WHAT YOU SHOULD DO: Please repeat exactly the lines from the one containing "here? Return masks as SVG." through the last line of the records, both included, and nothing else, leaving out any pictures.

Records drawn from a dataset:
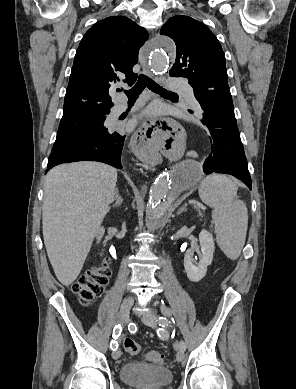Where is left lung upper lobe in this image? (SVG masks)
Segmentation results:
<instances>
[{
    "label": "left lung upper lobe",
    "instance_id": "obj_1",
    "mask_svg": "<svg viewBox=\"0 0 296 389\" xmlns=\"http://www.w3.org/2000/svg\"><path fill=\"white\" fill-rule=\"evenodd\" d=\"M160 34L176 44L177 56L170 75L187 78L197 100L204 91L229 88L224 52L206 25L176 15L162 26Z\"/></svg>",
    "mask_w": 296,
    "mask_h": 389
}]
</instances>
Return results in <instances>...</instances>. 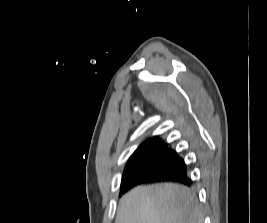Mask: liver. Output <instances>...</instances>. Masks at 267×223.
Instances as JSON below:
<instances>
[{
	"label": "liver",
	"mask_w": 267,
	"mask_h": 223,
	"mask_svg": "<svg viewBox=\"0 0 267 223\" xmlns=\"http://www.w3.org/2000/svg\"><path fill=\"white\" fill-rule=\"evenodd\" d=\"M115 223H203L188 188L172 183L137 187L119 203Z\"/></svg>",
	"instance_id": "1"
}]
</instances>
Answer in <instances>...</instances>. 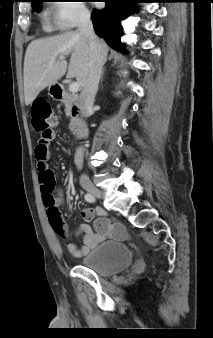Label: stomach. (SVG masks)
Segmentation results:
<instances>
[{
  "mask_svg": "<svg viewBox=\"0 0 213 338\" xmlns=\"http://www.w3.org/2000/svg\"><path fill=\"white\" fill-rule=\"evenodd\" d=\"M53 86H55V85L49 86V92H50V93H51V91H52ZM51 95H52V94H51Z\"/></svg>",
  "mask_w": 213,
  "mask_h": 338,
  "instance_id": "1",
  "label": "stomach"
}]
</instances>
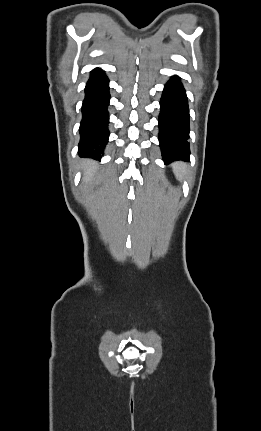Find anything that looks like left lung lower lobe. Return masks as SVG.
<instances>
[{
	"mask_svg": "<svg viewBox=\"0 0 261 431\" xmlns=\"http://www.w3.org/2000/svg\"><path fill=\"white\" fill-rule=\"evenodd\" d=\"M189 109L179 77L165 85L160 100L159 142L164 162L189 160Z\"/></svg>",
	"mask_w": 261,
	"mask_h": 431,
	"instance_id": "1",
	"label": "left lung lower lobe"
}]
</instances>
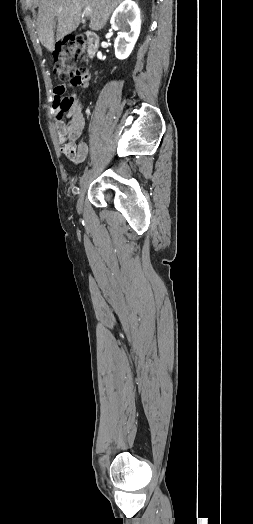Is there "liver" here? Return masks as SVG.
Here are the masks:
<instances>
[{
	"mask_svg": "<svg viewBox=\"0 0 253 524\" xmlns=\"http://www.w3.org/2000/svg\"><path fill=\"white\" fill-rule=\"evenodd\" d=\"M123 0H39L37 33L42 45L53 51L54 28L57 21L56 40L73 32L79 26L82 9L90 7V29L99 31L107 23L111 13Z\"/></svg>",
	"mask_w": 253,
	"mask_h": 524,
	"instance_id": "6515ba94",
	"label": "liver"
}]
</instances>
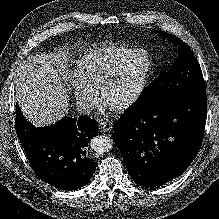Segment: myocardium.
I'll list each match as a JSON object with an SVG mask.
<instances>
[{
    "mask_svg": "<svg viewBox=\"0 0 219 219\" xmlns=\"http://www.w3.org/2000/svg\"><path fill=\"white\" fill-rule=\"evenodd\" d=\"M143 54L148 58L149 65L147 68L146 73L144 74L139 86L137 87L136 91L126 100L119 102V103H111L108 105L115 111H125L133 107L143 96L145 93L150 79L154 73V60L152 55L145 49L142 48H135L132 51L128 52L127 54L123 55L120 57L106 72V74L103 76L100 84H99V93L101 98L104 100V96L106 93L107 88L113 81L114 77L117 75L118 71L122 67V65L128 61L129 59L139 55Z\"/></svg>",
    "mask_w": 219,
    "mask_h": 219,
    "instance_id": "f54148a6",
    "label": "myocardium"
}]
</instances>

COMPLETED EXERCISE:
Is there "liver" here? Return masks as SVG.
Here are the masks:
<instances>
[{
	"mask_svg": "<svg viewBox=\"0 0 253 524\" xmlns=\"http://www.w3.org/2000/svg\"><path fill=\"white\" fill-rule=\"evenodd\" d=\"M123 0H39L37 33L42 45L53 51L54 28L57 21L56 40L73 32L79 26L82 9L90 7V29L99 31L107 23L111 13Z\"/></svg>",
	"mask_w": 253,
	"mask_h": 524,
	"instance_id": "6515ba94",
	"label": "liver"
}]
</instances>
Segment: myocardium.
I'll list each match as a JSON object with an SVG mask.
<instances>
[{
    "mask_svg": "<svg viewBox=\"0 0 219 219\" xmlns=\"http://www.w3.org/2000/svg\"><path fill=\"white\" fill-rule=\"evenodd\" d=\"M143 54L148 58L149 65L147 68L146 73L144 74L139 86L137 87L136 91L126 100L119 102V103H111L108 105L115 111H125L133 107L143 96L145 93L150 79L154 73V60L152 55L145 49L142 48H135L132 51L128 52L127 54L123 55L120 57L106 72V74L103 76L100 84H99V93L101 98L104 100V96L106 93L107 88L113 81L114 77L117 75L118 71L122 67V65L128 61L129 59L139 55Z\"/></svg>",
    "mask_w": 219,
    "mask_h": 219,
    "instance_id": "f54148a6",
    "label": "myocardium"
}]
</instances>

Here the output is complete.